Malacatán has tropical climate (Köppen:Am), with a long rainy season from April to November, and a short dry season during the "winter". Although there is little variation in temperatures, April is normally the warmest month and October is normally the coolest month. The daytime afternoon temperatures are the warmers in February and March and coolest in September and October.

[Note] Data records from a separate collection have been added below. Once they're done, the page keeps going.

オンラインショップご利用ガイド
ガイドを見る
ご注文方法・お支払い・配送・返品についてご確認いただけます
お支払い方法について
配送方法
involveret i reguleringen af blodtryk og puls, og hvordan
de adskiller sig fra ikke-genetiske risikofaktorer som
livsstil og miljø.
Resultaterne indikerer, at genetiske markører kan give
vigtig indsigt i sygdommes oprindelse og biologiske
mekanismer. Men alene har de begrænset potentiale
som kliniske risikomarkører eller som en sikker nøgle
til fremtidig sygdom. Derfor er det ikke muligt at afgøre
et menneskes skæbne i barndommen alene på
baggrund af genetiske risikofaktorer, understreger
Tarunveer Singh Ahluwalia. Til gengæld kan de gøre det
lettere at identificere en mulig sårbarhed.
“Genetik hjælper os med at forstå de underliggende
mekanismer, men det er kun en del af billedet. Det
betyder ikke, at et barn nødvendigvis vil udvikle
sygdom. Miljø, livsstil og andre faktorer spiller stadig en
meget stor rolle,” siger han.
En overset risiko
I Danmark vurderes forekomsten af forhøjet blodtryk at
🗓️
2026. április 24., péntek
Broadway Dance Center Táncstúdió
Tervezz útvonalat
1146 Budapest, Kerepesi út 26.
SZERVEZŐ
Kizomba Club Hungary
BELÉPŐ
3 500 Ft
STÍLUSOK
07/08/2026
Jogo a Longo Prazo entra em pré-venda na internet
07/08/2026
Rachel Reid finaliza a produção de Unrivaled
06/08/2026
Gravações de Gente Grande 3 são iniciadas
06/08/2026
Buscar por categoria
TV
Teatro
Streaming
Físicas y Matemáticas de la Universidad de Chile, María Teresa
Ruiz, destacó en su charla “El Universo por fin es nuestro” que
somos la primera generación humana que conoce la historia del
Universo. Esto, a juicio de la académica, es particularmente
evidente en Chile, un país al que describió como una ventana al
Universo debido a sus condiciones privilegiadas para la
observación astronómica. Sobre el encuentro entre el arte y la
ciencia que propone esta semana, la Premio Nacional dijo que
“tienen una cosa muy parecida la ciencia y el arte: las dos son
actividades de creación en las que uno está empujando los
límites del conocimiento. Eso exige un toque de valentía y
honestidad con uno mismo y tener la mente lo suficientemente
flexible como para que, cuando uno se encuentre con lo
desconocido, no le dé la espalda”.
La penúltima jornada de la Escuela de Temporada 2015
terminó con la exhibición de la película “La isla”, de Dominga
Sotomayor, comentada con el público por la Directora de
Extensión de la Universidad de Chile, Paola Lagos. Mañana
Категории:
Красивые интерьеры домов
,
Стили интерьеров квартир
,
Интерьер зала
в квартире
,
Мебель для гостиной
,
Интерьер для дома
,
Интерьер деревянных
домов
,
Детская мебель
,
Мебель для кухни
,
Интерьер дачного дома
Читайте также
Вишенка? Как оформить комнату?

Climate data for Malacatán
| Month | Jan | Feb | Mar | Apr | May | Jun | Jul | Aug | Sep | Oct | Nov | Dec | Year |
| Mean daily maximum °C (°F) | 32.4 (90.3) | 32.8 (91.0) | 33.6 (92.5) | 33.0 (91.4) | 32.4 (90.3) | 31.0 (87.8) | 31.6 (88.9) | 31.5 (88.7) | 31.1 (88.0) | 31.1 (88.0) | 31.5 (88.7) | 31.8 (89.2) | 32.0 (89.6) |
| Daily mean °C (°F) | 25.7 (78.3) | 26.1 (79.0) | 27.0 (80.6) | 27.2 (81.0) | 26.9 (80.4) | 26.0 (78.8) | 26.2 (79.2) | 26.3 (79.3) | 26.1 (79.0) | 25.0 (77.0) | 25.9 (78.6) | 25.7 (78.3) | 26.2 (79.1) |
| Mean daily minimum °C (°F) | 19.1 (66.4) | 19.4 (66.9) | 20.4 (68.7) | 21.4 (70.5) | 21.5 (70.7) | 21.0 (69.8) | 20.9 (69.6) | 21.1 (70.0) | 21.2 (70.2) | 21.0 (69.8) | 20.3 (68.5) | 19.6 (67.3) | 20.6 (69.0) |
| Average precipitation mm (inches) | 29 (1.1) | 36 (1.4) | 77 (3.0) | 222 (8.7) | 460 (18.1) | 644 (25.4) | 484 (19.1) | 591 (23.3) | 698 (27.5) | 563 (22.2) | 201 (7.9) | 57 (2.2) | 4,062 (159.9) |
Source: Climate-Data.org

==Geographic location==

It is surrounded by San Marcos Department municipalities, except on the West, where it borders Chiapas, a state of Mexico.